**Exercise prompt**
Could you copy the data that follows exactly as written, but drop the pictures?

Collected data
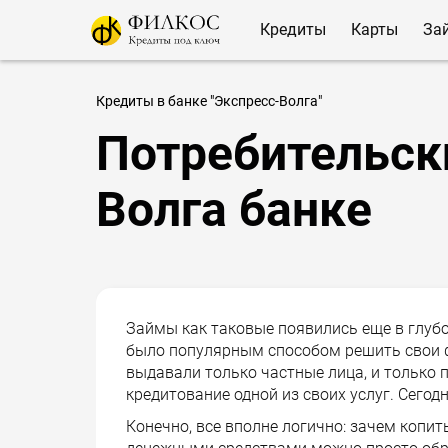
Кредиты
Карты
За
Кредиты в банке "Экспресс-Волга"
Потребительск
Волга банке
Займы как таковые появились еще в глубок
было популярным способом решить свои 
выдавали только частные лица, и только п
кредитование одной из своих услуг. Сегод
Конечно, все вполне логично: зачем копить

**Your response**
Кредиты
Карты
За
Кредиты в банке "Экспресс-Волга"
Потребительск
Волга банке
Займы как таковые появились еще в глубок
было популярным способом решить свои 
выдавали только частные лица, и только п
кредитование одной из своих услуг. Сегод
Конечно, все вполне логично: зачем копить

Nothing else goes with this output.